From 382e8f84cb3db5295aa2f142a11e42eac6544ab4 Mon Sep 17 00:00:00 2001
From: Neal Cardwell <ncardwell@google.com>
Date: Sun, 12 Feb 2012 18:37:09 +0000
Subject: tcp: allow tcp_sacktag_one() to tag ranges not aligned with skbs

[ Upstream commit cc9a672ee522d4805495b98680f4a3db5d0a0af9 ]

This commit allows callers of tcp_sacktag_one() to pass in sequence
ranges that do not align with skb boundaries, as tcp_shifted_skb()
needs to do in an upcoming fix in this patch series.

In fact, now tcp_sacktag_one() does not need to depend on an input skb
at all, which makes its semantics and dependencies more clear.

Signed-off-by: Neal Cardwell <ncardwell@google.com>
Signed-off-by: David S. Miller <davem@davemloft.net>
Signed-off-by: Greg Kroah-Hartman <gregkh@linuxfoundation.org>
---
 net/ipv4/tcp_input.c | 36 ++++++++++++++++++++++--------------
 1 file changed, 22 insertions(+), 14 deletions(-)

(limited to 'net/ipv4')

diff --git a/net/ipv4/tcp_input.c b/net/ipv4/tcp_input.c
index c68040f..af41044 100644
--- a/net/ipv4/tcp_input.c
+++ b/net/ipv4/tcp_input.c
@@ -1289,25 +1289,26 @@ static int tcp_match_skb_to_sack(struct sock *sk, struct sk_buff *skb,
 	return in_sack;
 }
 
-static u8 tcp_sacktag_one(struct sk_buff *skb, struct sock *sk,
-			  struct tcp_sacktag_state *state,
+/* Mark the given newly-SACKed range as such, adjusting counters and hints. */
+static u8 tcp_sacktag_one(struct sock *sk,
+			  struct tcp_sacktag_state *state, u8 sacked,
+			  u32 start_seq, u32 end_seq,
 			  int dup_sack, int pcount)
 {
 	struct tcp_sock *tp = tcp_sk(sk);
-	u8 sacked = TCP_SKB_CB(skb)->sacked;
 	int fack_count = state->fack_count;
 
 	/* Account D-SACK for retransmitted packet. */
 	if (dup_sack && (sacked & TCPCB_RETRANS)) {
 		if (tp->undo_marker && tp->undo_retrans &&
-		    after(TCP_SKB_CB(skb)->end_seq, tp->undo_marker))
+		    after(end_seq, tp->undo_marker))
 			tp->undo_retrans--;
 		if (sacked & TCPCB_SACKED_ACKED)
 			state->reord = min(fack_count, state->reord);
 	}
 
 	/* Nothing to do; acked frame is about to be dropped (was ACKed). */
-	if (!after(TCP_SKB_CB(skb)->end_seq, tp->snd_una))
+	if (!after(end_seq, tp->snd_una))
 		return sacked;
 
 	if (!(sacked & TCPCB_SACKED_ACKED)) {
@@ -1326,13 +1327,13 @@ static u8 tcp_sacktag_one(struct sk_buff *skb, struct sock *sk,
 				/* New sack for not retransmitted frame,
 				 * which was in hole.
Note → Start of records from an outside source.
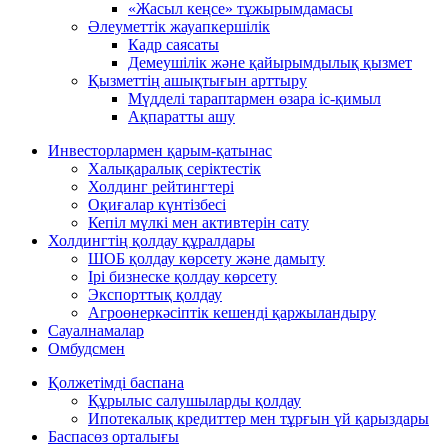
«Жасыл кеңсе» тұжырымдамасы
Әлеуметтік жауапкершілік
Кадр саясаты
Демеушілік және қайырымдылық қызмет
Қызметтің ашықтығын арттыру
Мүдделі тараптармен өзара іс-қимыл
Ақпаратты ашу
Инвесторлармен қарым-қатынас
Халықаралық серіктестік
Холдинг рейтингтері
Оқиғалар күнтізбесі
Кепіл мүлкі мен активтерін сату
Холдингтің қолдау құралдары
ШОБ қолдау көрсету және дамыту
Ірі бизнеске қолдау көрсету
Экспорттық қолдау
Агроөнеркәсіптік кешенді қаржыландыру
Сауалнамалар
Омбудсмен
Қолжетімді баспана
Құрылыс салушыларды қолдау
Ипотекалық кредиттер мен тұрғын үй қарыздары
Баспасөз орталығы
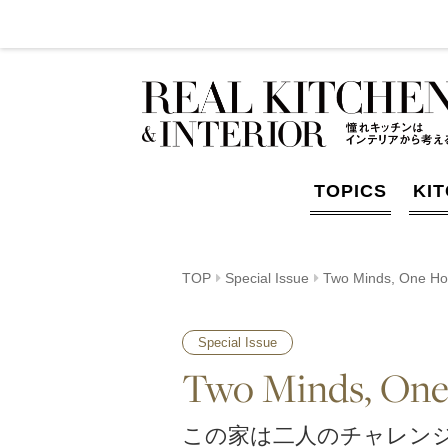
TOPICS
KI
TOP
Special Issue
Two Minds, One
Special Issue
Two Minds, 
この家は二人のチャレン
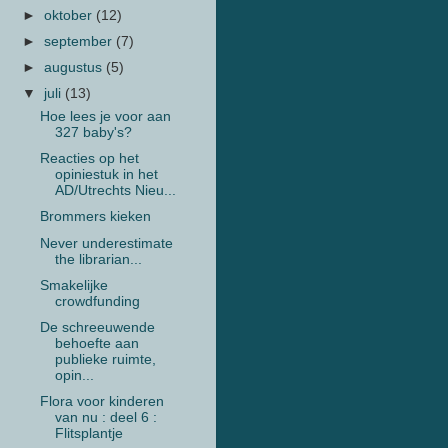
►
oktober
(12)
►
september
(7)
►
augustus
(5)
▼
juli
(13)
Hoe lees je voor aan
327 baby's?
Reacties op het
opiniestuk in het
AD/Utrechts Nieu...
Brommers kieken
Never underestimate
the librarian...
Smakelijke
crowdfunding
De schreeuwende
behoefte aan
publieke ruimte,
opin...
Flora voor kinderen
van nu : deel 6 :
Flitsplantje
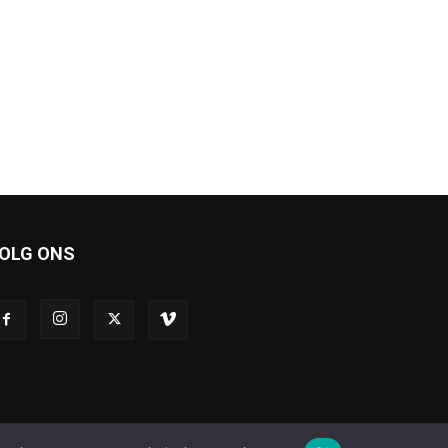
OLG ONS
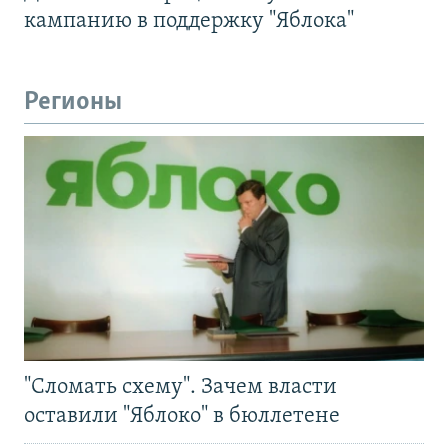
кампанию в поддержку "Яблока"
Регионы
"Сломать схему". Зачем власти
оставили "Яблоко" в бюллетене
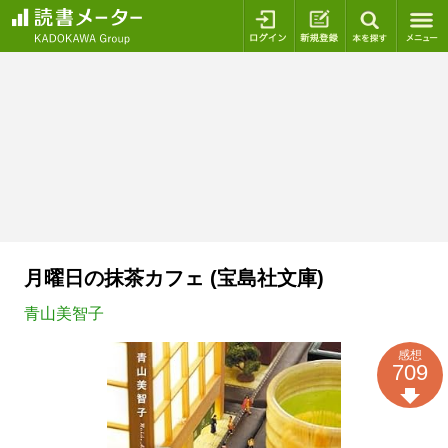
ログイン
新規登録
本を探
月曜日の抹茶カフェ (宝島社文庫)
青山美智子
感想
709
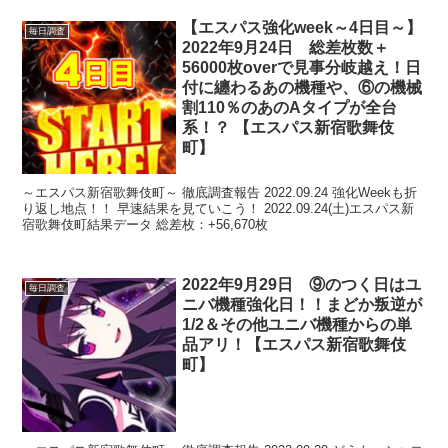
【エスパス強化week～4日目～】
毎日調査
2022年9月24日 総差枚数＋
56000枚overで見事分岐越え！日
付に纏わるあの機種や、⑥の機械
割110％のあのAタイプが全台
系！？ 【エスパス新宿歌舞伎
町】
～エスパス新宿歌舞伎町～ 徹底調査報告 2022.09.24 強化Weekも折
り返し地点！！ 早速結果を見ていこう！ 2022.09.24(土)エスパス新
宿歌舞伎町結果データ 総差枚：+56,670枚
2022年9月29日 ⑨のつく日はユ
毎日調査
ニバ機種強化日！！まどか叛逆が
1/2＆その他ユニバ機種からの単
品アリ！【エスパス新宿歌舞伎
町】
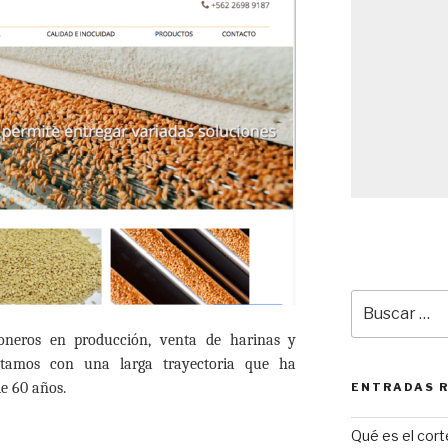
Buscar
por:
neros en producción, venta de harinas y
tamos con una larga trayectoria que ha
e 60 años.
ENTRADAS 
Qué es el cor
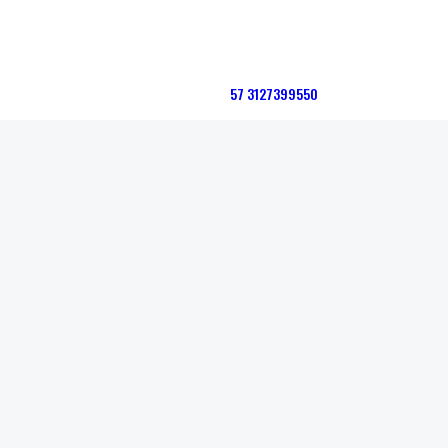
57 3127399550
It is reordering.
 				 */
-				if (before(TCP_SKB_CB(skb)->seq,
+				if (before(start_seq,
 					   tcp_highest_sack_seq(tp)))
 					state->reord = min(fack_count,
 							   state->reord);
 
 				/* SACK enhanced F-RTO (RFC4138; Appendix B) */
-				if (!after(TCP_SKB_CB(skb)->end_seq, tp->frto_highmark))
+				if (!after(end_seq, tp->frto_highmark))
 					state->flag |= FLAG_ONLY_ORIG_SACKED;
 			}
 
@@ -1350,8 +1351,7 @@ static u8 tcp_sacktag_one(struct sk_buff *skb, struct sock *sk,
 
 		/* Lost marker hint past SACKed? Tweak RFC3517 cnt */
 		if (!tcp_is_fack(tp) && (tp->lost_skb_hint != NULL) &&
-		    before(TCP_SKB_CB(skb)->seq,
-			   TCP_SKB_CB(tp->lost_skb_hint)->seq))
+		    before(start_seq, TCP_SKB_CB(tp->lost_skb_hint)->seq))
 			tp->lost_cnt_hint += pcount;
 
 		if (fack_count > tp->fackets_out)
@@ -1407,7 +1407,11 @@ static int tcp_shifted_skb(struct sock *sk, struct sk_buff *skb,
 	}
 
 	/* We discard results */
-	tcp_sacktag_one(skb, sk, state, dup_sack, pcount);
+	tcp_sacktag_one(sk, state,
+			TCP_SKB_CB(skb)->sacked,
+			TCP_SKB_CB(skb)->seq,
+			TCP_SKB_CB(skb)->end_seq,
+			dup_sack, pcount);
 
 	/* Difference in this won't matter, both ACKed by the same cumul. ACK */
 	TCP_SKB_CB(prev)->sacked |= (TCP_SKB_CB(skb)->sacked & TCPCB_EVER_RETRANS);
@@ -1646,10 +1650,14 @@ static struct sk_buff *tcp_sacktag_walk(struct sk_buff *skb, struct sock *sk,
 			break;
 
 		if (in_sack) {
-			TCP_SKB_CB(skb)->sacked = tcp_sacktag_one(skb, sk,
-								  state,
-								  dup_sack,
-								  tcp_skb_pcount(skb));
+			TCP_SKB_CB(skb)->sacked =
+				tcp_sacktag_one(sk,
+						state,
+						TCP_SKB_CB(skb)->sacked,
+						TCP_SKB_CB(skb)->seq,
+						TCP_SKB_CB(skb)->end_seq,
+						dup_sack,
+						tcp_skb_pcount(skb));
 
 			if (!before(TCP_SKB_CB(skb)->seq,
 				    tcp_highest_sack_seq(tp)))
-- 
cgit v1.1


From dd31c1ce7ef7b363215081fde02f13bf3e50b5a1 Mon Sep 17 00:00:00 2001
From: Neal Cardwell <ncardwell@google.com>
Date: Sun, 12 Feb 2012 18:37:10 +0000
Subject: tcp: fix range tcp_shifted_skb() passes to tcp_sacktag_one()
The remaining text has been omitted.